> _WHAT YOU ARE ASKED TO DO_:
Reproduce precisely the lines between the start of the data below and the line with "профессии и подготовке к успешной", both included.

> _DATA UNDER STUDY_:
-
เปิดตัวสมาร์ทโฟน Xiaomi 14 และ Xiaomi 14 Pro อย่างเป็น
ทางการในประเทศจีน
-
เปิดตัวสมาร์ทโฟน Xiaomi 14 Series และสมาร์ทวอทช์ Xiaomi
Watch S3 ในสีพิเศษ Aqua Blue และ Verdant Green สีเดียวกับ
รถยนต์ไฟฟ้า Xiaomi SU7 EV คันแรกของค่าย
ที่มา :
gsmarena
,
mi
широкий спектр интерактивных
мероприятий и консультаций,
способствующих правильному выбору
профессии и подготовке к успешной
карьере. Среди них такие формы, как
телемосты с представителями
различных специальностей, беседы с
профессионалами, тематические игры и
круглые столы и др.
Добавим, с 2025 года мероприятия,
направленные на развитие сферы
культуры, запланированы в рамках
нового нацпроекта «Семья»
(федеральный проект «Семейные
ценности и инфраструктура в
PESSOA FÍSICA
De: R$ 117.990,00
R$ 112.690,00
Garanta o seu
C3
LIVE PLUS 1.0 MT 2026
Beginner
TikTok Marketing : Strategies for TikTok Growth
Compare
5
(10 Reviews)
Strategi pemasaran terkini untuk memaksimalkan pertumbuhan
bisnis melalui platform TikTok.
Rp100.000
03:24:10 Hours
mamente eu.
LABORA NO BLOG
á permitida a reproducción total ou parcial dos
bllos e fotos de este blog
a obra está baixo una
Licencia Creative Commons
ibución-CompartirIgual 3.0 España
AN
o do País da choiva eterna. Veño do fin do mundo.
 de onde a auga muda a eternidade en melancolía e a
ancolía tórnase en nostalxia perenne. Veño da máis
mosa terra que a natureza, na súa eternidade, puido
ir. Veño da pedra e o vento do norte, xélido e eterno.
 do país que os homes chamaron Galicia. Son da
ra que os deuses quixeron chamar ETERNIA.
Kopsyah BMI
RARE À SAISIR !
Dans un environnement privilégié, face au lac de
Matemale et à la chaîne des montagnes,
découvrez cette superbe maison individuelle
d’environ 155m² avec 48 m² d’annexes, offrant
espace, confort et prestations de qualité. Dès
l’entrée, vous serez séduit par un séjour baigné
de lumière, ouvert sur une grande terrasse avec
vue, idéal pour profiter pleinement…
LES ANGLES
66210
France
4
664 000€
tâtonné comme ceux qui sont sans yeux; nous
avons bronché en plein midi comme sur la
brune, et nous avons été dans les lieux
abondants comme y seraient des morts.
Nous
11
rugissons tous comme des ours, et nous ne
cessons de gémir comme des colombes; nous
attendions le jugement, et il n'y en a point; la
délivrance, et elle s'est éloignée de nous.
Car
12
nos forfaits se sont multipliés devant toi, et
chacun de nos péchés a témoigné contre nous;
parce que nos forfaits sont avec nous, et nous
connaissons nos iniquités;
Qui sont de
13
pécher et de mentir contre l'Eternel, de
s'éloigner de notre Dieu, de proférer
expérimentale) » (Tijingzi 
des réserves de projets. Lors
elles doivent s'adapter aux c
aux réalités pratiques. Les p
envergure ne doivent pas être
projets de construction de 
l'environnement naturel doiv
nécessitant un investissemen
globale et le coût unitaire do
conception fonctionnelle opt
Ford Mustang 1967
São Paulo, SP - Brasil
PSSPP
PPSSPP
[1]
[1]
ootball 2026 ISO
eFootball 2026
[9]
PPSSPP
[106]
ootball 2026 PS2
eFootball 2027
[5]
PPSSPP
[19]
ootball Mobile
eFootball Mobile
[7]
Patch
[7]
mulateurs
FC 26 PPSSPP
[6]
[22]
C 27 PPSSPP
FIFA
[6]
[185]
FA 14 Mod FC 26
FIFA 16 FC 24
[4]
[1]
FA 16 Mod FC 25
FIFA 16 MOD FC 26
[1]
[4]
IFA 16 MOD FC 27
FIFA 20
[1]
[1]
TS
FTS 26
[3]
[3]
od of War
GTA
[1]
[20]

> _FINISHED TASK_:
-
เปิดตัวสมาร์ทโฟน Xiaomi 14 และ Xiaomi 14 Pro อย่างเป็น
ทางการในประเทศจีน
-
เปิดตัวสมาร์ทโฟน Xiaomi 14 Series และสมาร์ทวอทช์ Xiaomi
Watch S3 ในสีพิเศษ Aqua Blue และ Verdant Green สีเดียวกับ
รถยนต์ไฟฟ้า Xiaomi SU7 EV คันแรกของค่าย
ที่มา :
gsmarena
,
mi
широкий спектр интерактивных
мероприятий и консультаций,
способствующих правильному выбору
профессии и подготовке к успешной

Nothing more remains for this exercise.